Se il naufragio davanti all’isola di Malta può rappresentare una sorta di prefigurazione della liquida incertezza in cui siamo scivolati nel nostro angolo di prestigioso Occidente, dal racconto degli Atti si possono anche trarre incisivi ammonimenti su come affrontare le emergenze della condizione umana nel nostro tempestoso presente. Per la coscienza del credente, in primo luogo, è fondamentale la reazione di Paolo davanti al rischio di essere travolti da un panico senza sbocchi: Paolo invita alla speranza, accende la luce della fiducia dentro il dramma da vivere, e per fare questo celebra il rito di una nuova fraternità consacrando il pane che rende presente il corpo eucaristico di Cristo.

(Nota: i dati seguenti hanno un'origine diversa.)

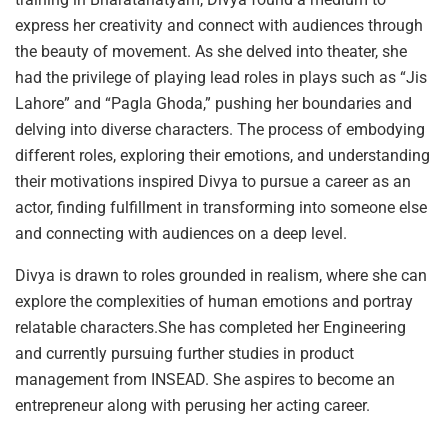
express her creativity and connect with audiences through
the beauty of movement. As she delved into theater, she
had the privilege of playing lead roles in plays such as “Jis
Lahore” and “Pagla Ghoda,” pushing her boundaries and
delving into diverse characters. The process of embodying
different roles, exploring their emotions, and understanding
their motivations inspired Divya to pursue a career as an
actor, finding fulfillment in transforming into someone else
and connecting with audiences on a deep level.
Divya is drawn to roles grounded in realism, where she can
explore the complexities of human emotions and portray
relatable characters.She has completed her Engineering
and currently pursuing further studies in product
management from INSEAD. She aspires to become an
entrepreneur along with perusing her acting career.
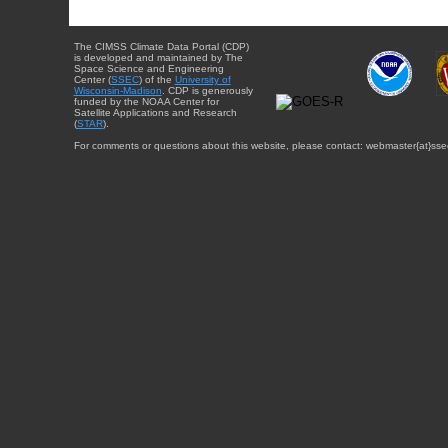
The CIMSS Climate Data Portal (CDP)
is developed and maintained by The
Space Science and Engineering
Center (
SSEC
) of the
University of
Wisconsin-Madison
. CDP is generously
funded by the NOAA Center for
Satellite Applications and Research
(
STAR
).
For comments or questions about this website, please contact: webmaster{at}sse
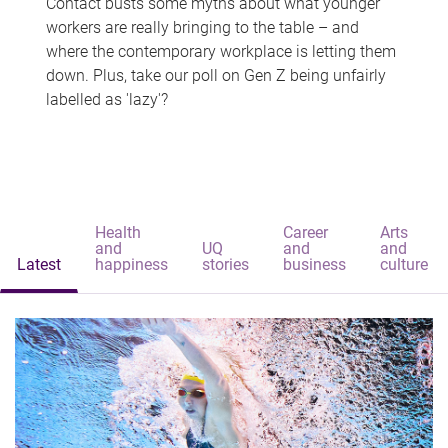
Contact busts some myths about what younger
workers are really bringing to the table – and
where the contemporary workplace is letting them
down. Plus, take our poll on Gen Z being unfairly
labelled as 'lazy'?
Health
Career
Arts
and
UQ
and
and
Latest
happiness
stories
business
culture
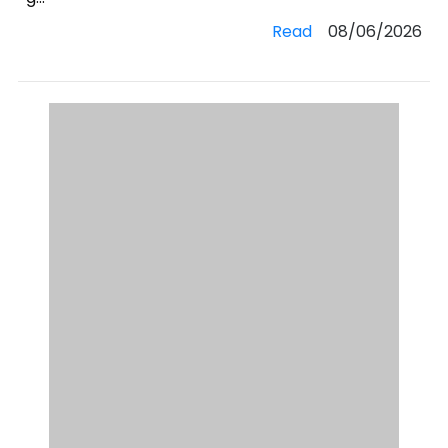
Read
08/06/2026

Come commenta p. Lepori, lui riparte dalla riaffermazione della “presenza di Cristo reale in pieno naufragio”. E il Cristo che riafferma “è certamente quello di cui abbiamo solamente bisogno”. È il Cristo crocifisso e risorto da morte, il Cristo che “ha voluto scendere fino al fondo, all’Inferno del naufragio umano, fino a disperare là dove l’uomo dispera di Dio”: “questo amore di Dio infinito che non è estraneo al naufragio del mondo”, che è “dentro” il dolore, la solitudine e le disperazioni che lo feriscono da ogni lato (p. 87).
Per tutti, credenti e non, l’avventura di Paolo tesa tra la vita e la morte richiama al fatto che solo l’abbraccio in una solidarietà veramente fraterna è lo scudo da innalzare quando la minaccia ci colpisce al cuore. Non ci si può salvare da soli, contrapponendo il proprio bene egoistico agli interessi della comunità più grande che ci ha generati. Restando solidali, si creano i fili invisibili di una rete che strappa i naviganti ormai allo stremo dal loro destino di annientamento. Ma perché ciò avvenga, bisogna rendersi disponibili al rischio che possa essere smantellata la “nave” che ci ha fin qui accompagnato: i supporti pratici, le strutture di collegamento, persino gli apparati di sicurezza che ci siamo dati nel corso di una storia antica e recente devono saper accettare la prova del fuoco per ritrovarsi purificati nella nuova fase che ci attende. Non è detto che le nostre scialuppe di salvataggio si mantengano intatte per sempre, resistenti come granito e impermeabili a ogni cambiamento. La sostanza di quanto più ci preme può rimanere accessibile anche assumendo configurazioni che rispondano in modi diversi alle sfide di una esistenza che evolve nel tempo, facendoci passare attraverso tensioni e conflitti di ogni genere. Vale nel privato, così come sulla grande scala delle istituzioni, dell’economia e dell’alta politica.